Find the string "Херсонской" in the listing below and return each line it appears in.

**Source material:**

************

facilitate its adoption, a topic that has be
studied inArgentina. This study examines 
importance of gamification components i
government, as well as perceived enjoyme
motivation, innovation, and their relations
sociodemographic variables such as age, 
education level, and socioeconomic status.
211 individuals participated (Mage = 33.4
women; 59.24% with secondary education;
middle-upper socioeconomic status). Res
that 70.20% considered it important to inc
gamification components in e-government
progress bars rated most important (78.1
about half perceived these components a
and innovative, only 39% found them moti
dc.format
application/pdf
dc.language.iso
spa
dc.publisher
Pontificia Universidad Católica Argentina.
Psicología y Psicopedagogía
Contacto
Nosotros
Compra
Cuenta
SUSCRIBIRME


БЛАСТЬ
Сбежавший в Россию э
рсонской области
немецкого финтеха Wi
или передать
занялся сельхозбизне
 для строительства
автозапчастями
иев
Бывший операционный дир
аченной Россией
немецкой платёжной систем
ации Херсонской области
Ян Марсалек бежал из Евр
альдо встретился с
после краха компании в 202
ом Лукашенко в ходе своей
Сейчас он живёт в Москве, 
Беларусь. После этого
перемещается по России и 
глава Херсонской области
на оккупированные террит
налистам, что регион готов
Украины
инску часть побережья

************

**Answer space:**
ации Херсонской области
глава Херсонской области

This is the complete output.